TASK BRIEF
Print verbatim the lines from the beginning of the entries through the line containing "garage door brands and models, ensuring", both ends included. Pictures should be left out.

[Stored entries]
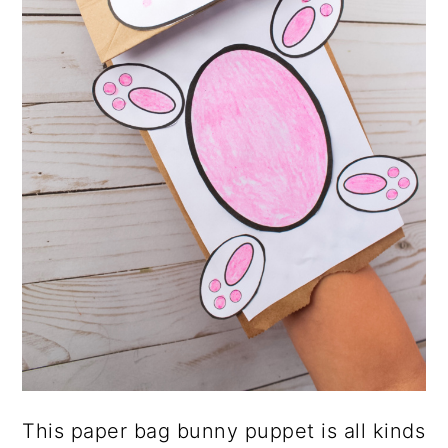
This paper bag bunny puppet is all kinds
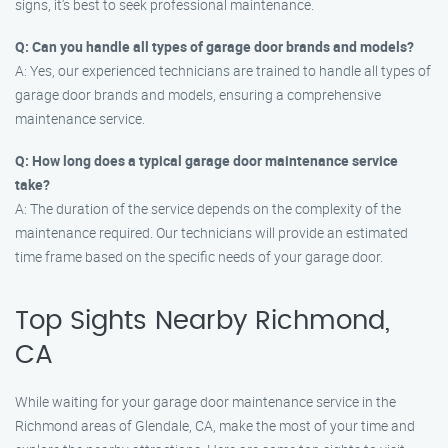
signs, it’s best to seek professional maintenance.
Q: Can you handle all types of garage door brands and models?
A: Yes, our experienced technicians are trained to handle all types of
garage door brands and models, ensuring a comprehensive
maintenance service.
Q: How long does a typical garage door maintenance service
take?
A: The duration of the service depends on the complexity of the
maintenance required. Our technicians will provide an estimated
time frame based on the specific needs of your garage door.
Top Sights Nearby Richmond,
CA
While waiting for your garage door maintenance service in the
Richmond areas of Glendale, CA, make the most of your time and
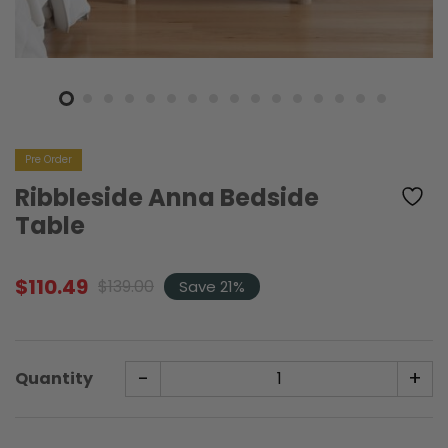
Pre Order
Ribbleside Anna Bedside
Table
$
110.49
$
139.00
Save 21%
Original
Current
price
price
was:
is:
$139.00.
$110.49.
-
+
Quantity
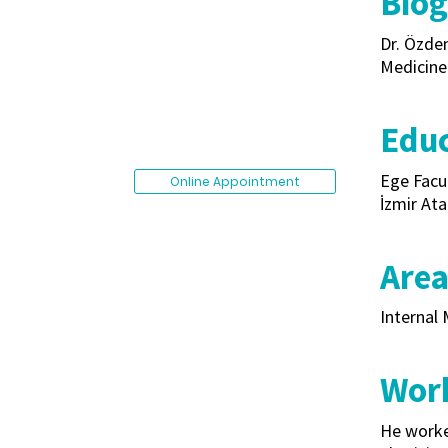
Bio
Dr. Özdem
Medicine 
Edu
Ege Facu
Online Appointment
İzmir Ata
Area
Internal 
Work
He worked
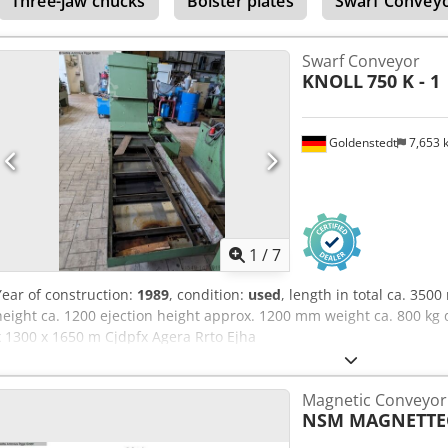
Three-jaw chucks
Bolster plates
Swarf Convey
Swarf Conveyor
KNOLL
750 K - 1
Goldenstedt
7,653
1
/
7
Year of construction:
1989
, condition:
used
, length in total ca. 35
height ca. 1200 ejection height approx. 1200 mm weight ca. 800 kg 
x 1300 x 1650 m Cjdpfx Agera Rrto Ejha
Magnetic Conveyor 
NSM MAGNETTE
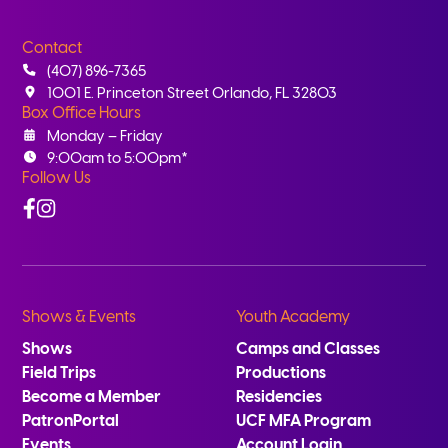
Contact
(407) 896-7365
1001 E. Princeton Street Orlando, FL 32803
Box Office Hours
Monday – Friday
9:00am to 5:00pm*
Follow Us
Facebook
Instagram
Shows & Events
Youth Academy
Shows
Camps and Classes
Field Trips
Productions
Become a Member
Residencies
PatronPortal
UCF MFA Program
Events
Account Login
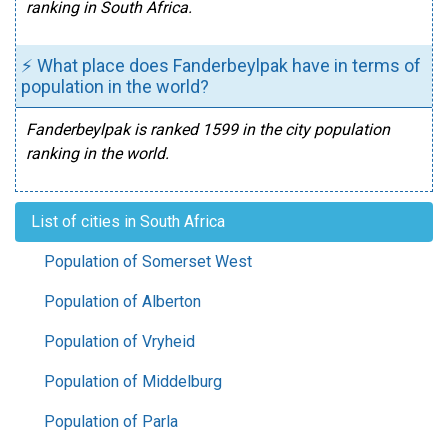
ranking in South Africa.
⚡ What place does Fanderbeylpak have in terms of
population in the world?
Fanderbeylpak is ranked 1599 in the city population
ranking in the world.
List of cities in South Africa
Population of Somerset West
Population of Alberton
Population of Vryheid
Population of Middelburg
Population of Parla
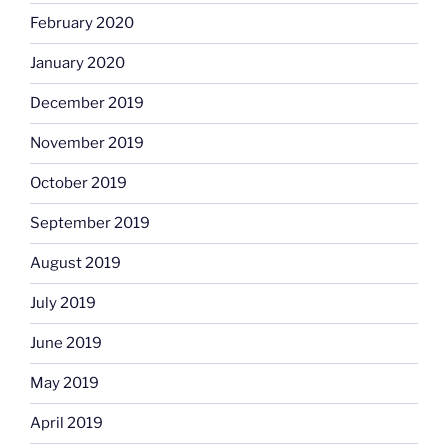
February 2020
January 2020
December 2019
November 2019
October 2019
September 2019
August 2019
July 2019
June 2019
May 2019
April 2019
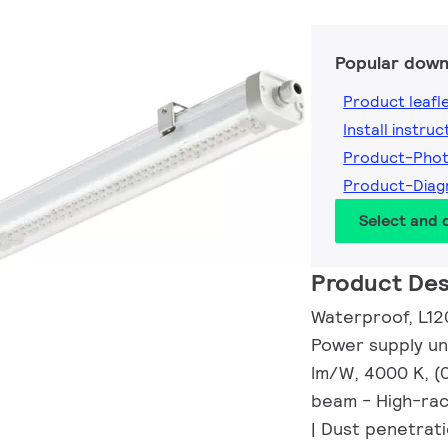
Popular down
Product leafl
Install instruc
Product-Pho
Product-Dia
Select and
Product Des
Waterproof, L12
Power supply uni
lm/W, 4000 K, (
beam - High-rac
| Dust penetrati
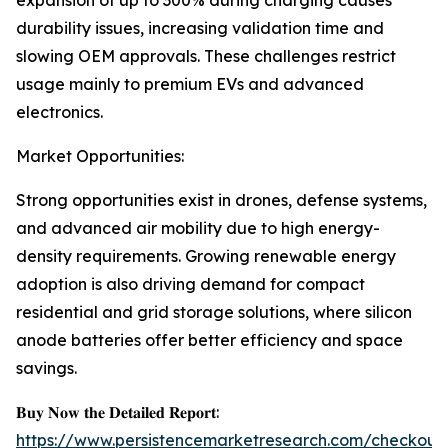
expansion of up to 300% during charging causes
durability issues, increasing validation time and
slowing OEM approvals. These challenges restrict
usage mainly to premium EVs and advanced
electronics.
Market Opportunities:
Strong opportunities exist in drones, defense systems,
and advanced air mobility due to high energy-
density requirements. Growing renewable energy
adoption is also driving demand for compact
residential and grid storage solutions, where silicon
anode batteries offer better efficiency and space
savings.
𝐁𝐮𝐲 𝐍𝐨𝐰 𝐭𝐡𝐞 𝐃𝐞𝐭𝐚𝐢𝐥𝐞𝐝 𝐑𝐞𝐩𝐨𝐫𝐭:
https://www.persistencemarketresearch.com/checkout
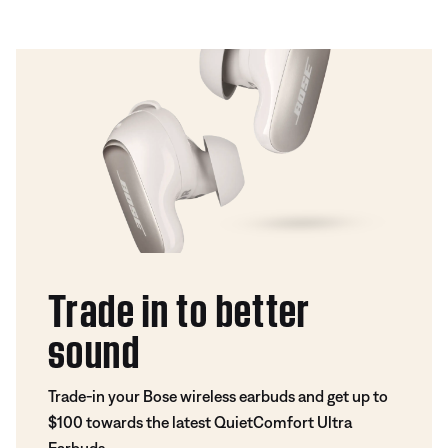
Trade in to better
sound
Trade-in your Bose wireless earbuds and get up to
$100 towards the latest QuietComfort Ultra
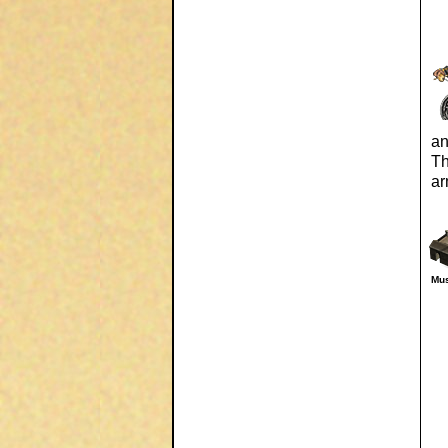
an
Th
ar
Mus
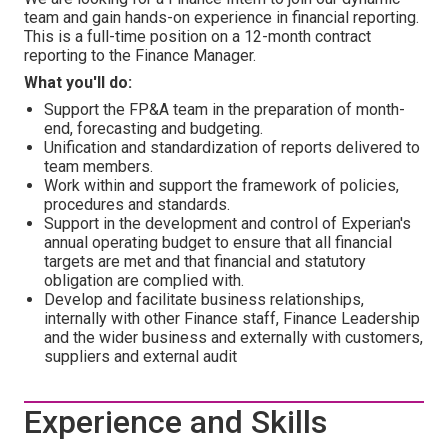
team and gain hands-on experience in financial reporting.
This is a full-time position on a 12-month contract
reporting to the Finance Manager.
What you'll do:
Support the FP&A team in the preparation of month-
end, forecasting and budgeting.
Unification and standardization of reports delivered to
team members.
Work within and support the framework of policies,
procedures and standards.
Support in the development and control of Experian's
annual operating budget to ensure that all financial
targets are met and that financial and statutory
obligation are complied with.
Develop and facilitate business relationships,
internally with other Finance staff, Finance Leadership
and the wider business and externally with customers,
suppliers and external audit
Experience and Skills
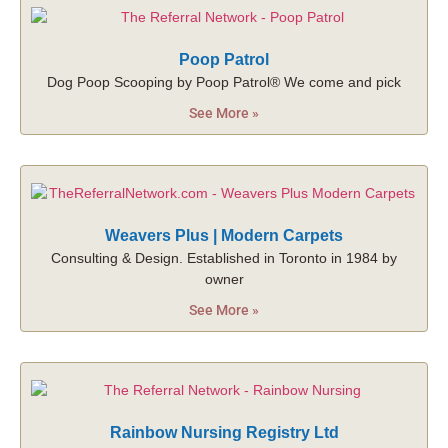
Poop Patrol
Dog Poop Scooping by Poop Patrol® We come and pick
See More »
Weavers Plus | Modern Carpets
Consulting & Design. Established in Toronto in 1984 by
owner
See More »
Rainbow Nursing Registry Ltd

OUTPUT FOR THIS TASK
This paper bag bunny puppet is all kinds
signs, it’s best to seek professional maintenance.
Q: Can you handle all types of garage door brands and models?
A: Yes, our experienced technicians are trained to handle all types of
garage door brands and models, ensuring a comprehensive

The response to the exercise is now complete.